A lawsuit set to go to trial in October blaming a faulty Takata airbag for the ultimate death of a Jacksonville woman was settled out of court Friday morning after a brief meeting in the judge’s office.

The attorney for the family of Patricia Mincey, who died three months ago, said the settlement officially was reached after a day or two of contact between him and legal staff for the Honda Motor Company, Duval Motors of Jacksonville and the Takata Corporation, which made the airbag they say exploded in her 2001 Honda after a 2014 car accident.

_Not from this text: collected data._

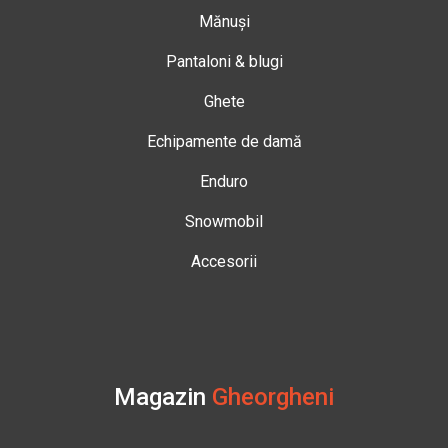
Mănuși
Pantaloni & blugi
Ghete
Echipamente de damă
Enduro
Snowmobil
Accesorii
Magazin
Gheorgheni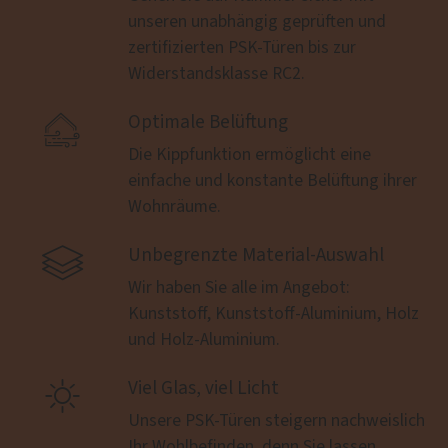
unseren unabhängig geprüften und
zertifizierten PSK-Türen bis zur
Widerstandsklasse RC2.

Optimale Belüftung
Die Kippfunktion ermöglicht eine
einfache und konstante Belüftung ihrer
Wohnräume.

Unbegrenzte Material-Auswahl
Wir haben Sie alle im Angebot:
Kunststoff, Kunststoff-Aluminium, Holz
und Holz-Aluminium.

Viel Glas, viel Licht
Unsere PSK-Türen steigern nachweislich
Ihr Wohlbefinden, denn Sie lassen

Mincey drove through a red light at about 30 miles an hour in June 2014 and crashed into another vehicle going about 20 miles an hour, according to her family. Her Honda Civic’s airbags did not deploy at first, then went off with so much force that she suffered a broken back. Four days after the original accident, Honda recalled the airbags used in her Civic.

Paralyzed from the neck down in the accident, Mincey spent the next two years as a quadriplegic. Her condition grew worse and she died April 11 in a Jacksonville rehabilitation center at the age of 77.

The Mincey family’s lawsuit claims Takata knew about the defective airbags since 2001, and that Honda learned about them in 2004. Last year, the National Highway Traffic Safety Administration fined Honda $70 million because it did not properly report deaths and injuries related to 1,729 cases.